みなさんは自分の学校が好きですか? 私は今では毎日学校があっても問題ないくらい大好きなのですが、かつては嫌いだったときもありました。大学全入時代と呼ばれて大学に進学することが一般的である中、短大進学率は年々下がっているのにも関わらず、どうして短大へ? 私は短大入学当初、その理由は学力不足であると自分に焦れったさを感じ、劣等感に苦しめられていました。そのもやもやした感情は、学校生活が楽しくなったことで解消され、それに乗じてまわりの友達への感謝と初めて勉強が楽しいということを教えてくれた学校への愛が湧き出し、現状肯定の上、他の学校への編入を目指すことを決めて今に至ります。

こちらの記事によると、学歴コンプレックスを持つ大学生は約3割。私は少数派?! 思っていたよりもコンプレックスを抱えている人は少ないようです。しかし、短大、四大に関わらず、希望と違う学校に不本意に入学した場合、負い目を感じてしまう人も必ずいると思います。今回はそんなコンプレックスを克服する一つの方法である「大学編入」について、体験者である大学生の先輩にインタビューをしてみました。

みなさんは大学生活を心から楽しんでいますか? みんなが大学に行くからと来てみたけれど、実際は講義を楽しめていない人や、高校を出てからやりたいことが見つかったけれど、同時に学部選択に失敗したことに気づいた人もいるでしょう。その違和感、こんなはずではなかったというぼんやりとした屈折感から目を背け、バイトサークルに恋愛、飲み会や自主休講の自由を満喫することもできます。さすが人生の夏休みと形容されるだけあって、大学生のうちは日々を流されるままに過ごしているだけで手に入れられる楽しさも多くありますね。

でも、おもしろくもない講義をスマホに夢中になるか、睡眠タイムにしてやりすごし、学期の最後に出席日数や単位のコマ数をちまちまと計算する自分にうんざりすることはないですか? 青春時代このままでいいのかと不安になりはしませんか?

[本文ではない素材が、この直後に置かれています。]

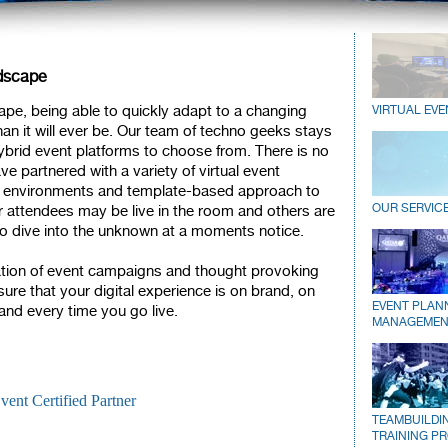
ndscape
pe, being able to quickly adapt to a changing
VIRTUAL EVE
an it will ever be. Our team of techno geeks stays
 hybrid event platforms to choose from. There is no
ve partnered with a variety of virtual event
lt environments and template-based approach to
OUR SERVIC
 attendees may be live in the room and others are
o dive into the unknown at a moments notice.
ation of event campaigns and thought provoking
re that your digital experience is on brand, on
EVENT PLAN
d every time you go live.
MANAGEMEN
TEAMBUILDI
TRAINING P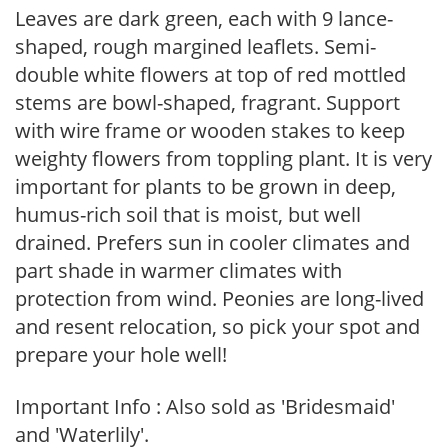
Leaves are dark green, each with 9 lance-
shaped, rough margined leaflets. Semi-
double white flowers at top of red mottled
stems are bowl-shaped, fragrant. Support
with wire frame or wooden stakes to keep
weighty flowers from toppling plant. It is very
important for plants to be grown in deep,
humus-rich soil that is moist, but well
drained. Prefers sun in cooler climates and
part shade in warmer climates with
protection from wind. Peonies are long-lived
and resent relocation, so pick your spot and
prepare your hole well!
Important Info : Also sold as 'Bridesmaid'
and 'Waterlily'.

サークルや学外活動に全力を注ぎ、充実した学生生活を送っていればそんなこと考える暇もないでしょう。でも本当にみんなそんな風にキラキラしてるの? 自分に嘘ついてない? 現状を変えたいとは思わないの? よくよく考えてみると、本音ではこのままじゃいけない……と思う人もいると思います。そこで考えてみてほしいのが、「編入」という選択肢です。

1.編入制度って何?

みなさんは編入についてどういうイメージを持っているでしょうか。そもそも編入とは、元いた学校で取得した単位を認められ、退学はしないまま違う四年制大学の三年次、または二年次に改めて入学する制度です。大学や学部によって入試の形態や対策もさまざまなので、詳しく言及するのは避けます(編入は大学によってバラエティに富んでいるため、事前の情報収集が大切です!)。

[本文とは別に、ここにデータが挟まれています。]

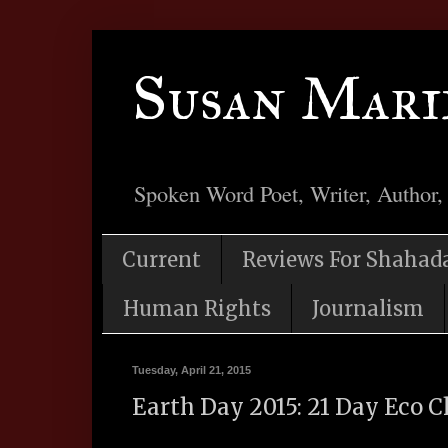
Susan Mari
Spoken Word Poet, Writer, Author,
Current
Reviews For Shahad
Human Rights
Journalism
Tuesday, April 21, 2015
Earth Day 2015: 21 Day Eco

大学によって違うとはいえ、たいていの場合編入をするには試験や面接などに対してしっかり入試対策をする必要があります。私は現在短大一年生ですが、編入のための勉強で日曜日に大学図書館に行き、うっかり閉館まで過ごしていたことに気づいたときには、かつて夢見ていた女子大生ライフとあまりにかけ離れていると絶望して帰り道に一人で泣きました。好きで選んだはずなのに……この孤独感はなんだろう。今は一年だしそこそこでいいけど、本腰入れる二年からはもうこんな生活耐えられる気がしない……編入がこんなに苦しいのは普通なのかな?

そこで、今回は編入に成功した先輩にお話を聞いてみました。先輩はこの春の短大卒業後、四年制大学に三年次で入学し、毎日したかった勉強ができてとても充実した日々を送っているそうです。

2.編入に成功した先輩にインタビュー!

薫子(以下・薫)よろしくお願いします!いつも尊敬しています!

私は日曜日、勉強で図書館に行った帰り道に編入のことで死にたくなるほど思いつめてしまったのですが……先輩はそんな経験はありませんでしたか?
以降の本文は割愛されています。